OUTBACKで生まれたちょっといいお話集

私の担当するテーブルに、若いご夫婦と5歳くらいの男の子が座られました。

品川高輪

OUTBACKER | SO-TAROさん
2026 Vol.12 Episode1

 それは、土曜日の夕方、ランチタイムの混雑も落ち着いてきた時間帯のことでした。私の担当するテーブルに、若いご夫婦と5歳くらいの男の子が座られました。お子様用の椅子をお持ちすると、その子が(お母様がけんた君と呼んでいました)、少し不機嫌そうな表情で、お父様の後ろに隠れていたのを覚えています。
 ご注文を伺うと、お母様が少し困ったような笑顔で、「この子、玉ねぎが本当に食べられなくて…サラダにも入れないでいただけますか?」とおっしゃいました。お父様も「家でも保育園でも、玉ねぎだけは絶対に口にしないんです。」と苦笑いされていました。
 私は「かしこまりました!」と笑顔でお答えし、サラダから玉ねぎを抜く手配をしました。

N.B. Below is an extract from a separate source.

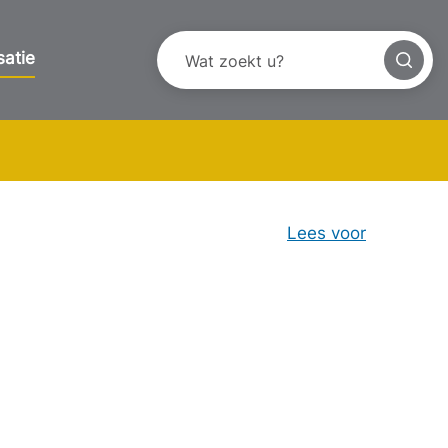
satie
Lees voor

そして、ご両親が前菜としてご注文いただいたのは、特大サイズのオニオンを丸ごと揚げた、私たちの看板メニュー「ブルーミンオニオン」でした。
 揚げたてのブルーミンオニオンをテーブルにお持ちすると、けんた君の目がキラキラと輝きました。「わぁ!お花みたい!」その純粋な声に、私も思わず笑顔になりました。「美味しいから食べてみてね。」と声をかけて、その場を離れました。しばらくして様子を見に行くと、驚くべき光景が広がっていました。けんた君が、ブルーミンオニオンを夢中で頬張っているのです。
 「おいしい!おいしい!」と目を輝かせながら、一枚、また一枚と手を伸ばしています。ご両親は顔を見合わせて、何か相談するような表情をされていました。お皿を下げに伺った時、お母様が小声で「あの…実は、まだこの子に教えていないんです。これが玉ねぎだって。」とおっしゃいました。私はハッとしました。「どうしましょう…教えてあげた方がよろしいでしょうかね?」迷うご両親。けれど、お父様が「せっかく美味しそうに食べているし…。」と優しく微笑まれました。
 デザートをお持ちした後、お母様が意を決したように、けんた君に優しく話しかけました。「けんた、さっきの美味しかったお花、あれね、実は玉ねぎだったんだよ。」
 一瞬、けんた君の動きが止まりました。私も息を飲みました。次の瞬間、けんた君は不思議そうな顔をして「えー?でも美味しかったよ!」と笑顔で言ったのです。「玉ねぎって、こんなに美味しいの?」その言葉に、ご両親の目に喜びが浮かんでいるのが見えました。お母様が「そうよ、玉ねぎって本当は美味しいんだよ。」と声をかけると、けんた君は「また食べたい!」と嬉しそうに言いました。
 お会計の際、お父様は私の目を見て、「ありがとうございました。まさか、こんな形で玉ねぎを克服できるなんて。」と何度も感謝の言葉をくださいました。お母様も「アウトバックさんのおかげです。本当にありがとうございます。」と声をかけてくださいました。
 それからしばらくしたある日、また、あのご家族が来店されました。けんた君は私を見つけると、駆け寄ってきて、「ぼく、今日も玉ねぎ食べるんだ!」と、満面の笑みで報告してくれました。お母様によると、あれ以来、家でも保育園でも、玉ねぎを食べられるようになったそうです。
 料理には、人を変える力がある。その瞬間を目の当たりにできたことが、私のサーバーとしての誇りです。けんた君の「美味しい!」という笑顔が、今でも私の働く原動力になっています。